Она шмыгает красивым носиком – ей обидно.
Но спустя мгновение все забывает.
Мы выходим на улицу, дождь так же идет, не переставая. К остановке подъезжает маршрутка, почему-то задом. Мы поднимаемся в салон. Я плачу за проезд, потом сажусь с Революцией сразу за водилой.
Маршрутка трогается с места. Пожилой узбек одной рукой держит руль, в другой у него микрофон. Кажется, сейчас он будет петь. Но нет. Вместо этого водила, глядя в зеркало заднего вида, бубнит несуразное:
– Нол ситмой, нол ситмой, первий я.
– Слушаю, первый, говори, – сквозь шипение и треск доходит ответ.
– Как иехат фпирийот? – выдавливает водила.
– Что? Повтори вопрос, – не понимает невидимый собеседник.
– КАК ИЕХАТ ФПИРИЙОТ?
– Ты там, бляхо, что, долбанулся, первый? – голос раздраженно набирает обороты. – Что значит фпирийот?
– Нол ситмой… нол ситмой… – снова заводит пластинку узбек.
– ДА, БЛИН, Я НОЛЬ СЕДЬМОЙ! ДАЛЬШЕ ШТО?
– Как иехат?.. Куда иехат?.. Э-э-э-э-э…
– ГОВОРИ ТОЛКОМ, ЧЕРТ НЕРУССКИЙ!! ЖОПА НА КОЛЕСАХ!!!
– Задм иеду! Как фпирийот иехат?
Революция, глядя в окно, молчит. Я тоже помалкиваю. Зато справа от нас переговариваются две разукрашенные девицы:
– По радио сказали: Волочкова написала книгу.
– Вау! Не может быть!
– Я те говорю! Называется «Волочкова и бал».
– Нет!
– Не веришь?
– И кто?
– Что кто?
– Ну, кто ее… того?
Темнеет. Когда мы с Революцией проходим мимо торгового центра, нам всучивают бесплатную газетку. «Вестник Единой России».

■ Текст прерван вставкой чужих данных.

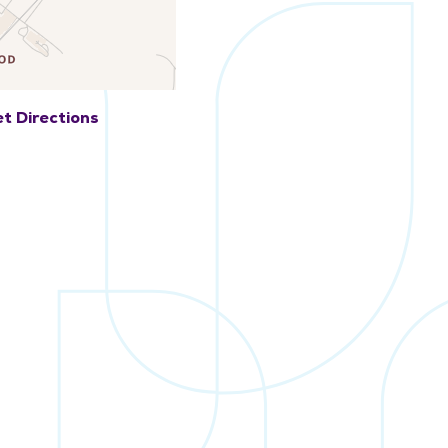
t Directions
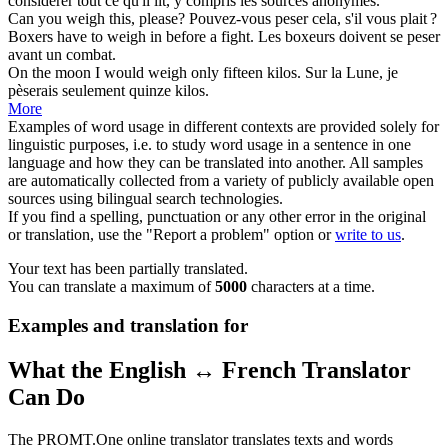
considérer
tout ce qu'il lit, y compris les sources anonymes.
Can you
weigh
this, please?
Pouvez-vous
peser
cela, s'il vous plait ?
Boxers have to
weigh
in before a fight.
Les boxeurs doivent se
peser
avant un combat.
On the moon I would
weigh
only fifteen kilos.
Sur la Lune, je
pèserais
seulement quinze kilos.
More
Examples of word usage in different contexts are provided solely for
linguistic purposes, i.e. to study word usage in a sentence in one
language and how they can be translated into another. All samples
are automatically collected from a variety of publicly available open
sources using bilingual search technologies.
If you find a spelling, punctuation or any other error in the original
or translation, use the "Report a problem" option or
write to us
.
Your text has been partially translated.
You can translate a maximum of
5000
characters at a time.
Examples and translation for
What the English ↔ French Translator
Can Do
The PROMT.One online translator translates texts and words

– Блин! – кривлюсь я, прочитав название.
– Взял, тепегь неси, – говорит Революция.
– Ну уж нет! – верчу я головой в поисках урны.

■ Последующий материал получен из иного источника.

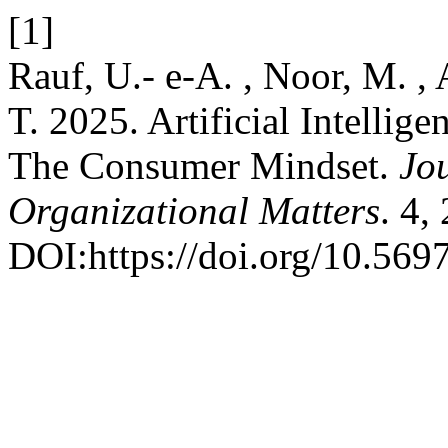
[1]
Rauf, U.- e-A. , Noor, M. ,
T. 2025. Artificial Intellig
The Consumer Mindset.
Jou
Organizational Matters
. 4,
DOI:https://doi.org/10.569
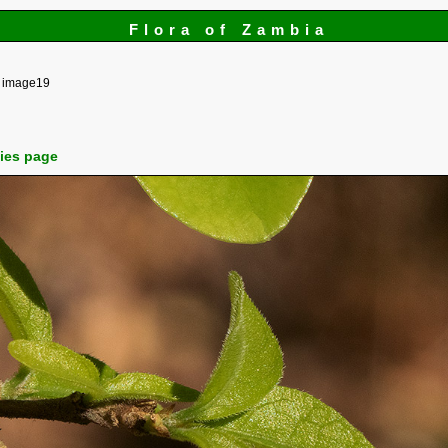
Flora of Zambia
image19
cies page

– Вот дугачок, – тихо смеется Революция.
Так мы доходим до ее дома. Замираем у парадной.
– А сегодня Валуева избили, – вспоминаю я.
– Зачем? – удивляется она.
Я пожимаю плечами. Наверное, так было нужно.
– Я тебе нгавлюсь? – вдруг спрашивает Революция, глядя на меня своими большими глазами.
Я едва не падаю от такого вопроса. Она еще спрашивает!
– Да я тебя уже двенадцать раундов… тьфу ты… лет люблю, а ты говоришь такое! Вот дура!
– Дуга! Дуга! – Она невысоко подпрыгивает.
Быстрым шагом я иду к метро. Мне нужно успеть на последнюю электричку. На ходу я замечаю, что сжимаю в руке газету. Остановившись под фонарем, разворачиваю «Вестник Единой России». На развороте красуется Николай Валуев. «Голосуй или проиграешь!» – гласят слова под фотографией.
– Свят, свят, свят, – бормочу я, комкая газетенку.
Через двадцать минут я сижу в электричке, которую подали к перрону то ли передом, то ли задом.
Надо бы проснуться, но я боюсь, что это не сон.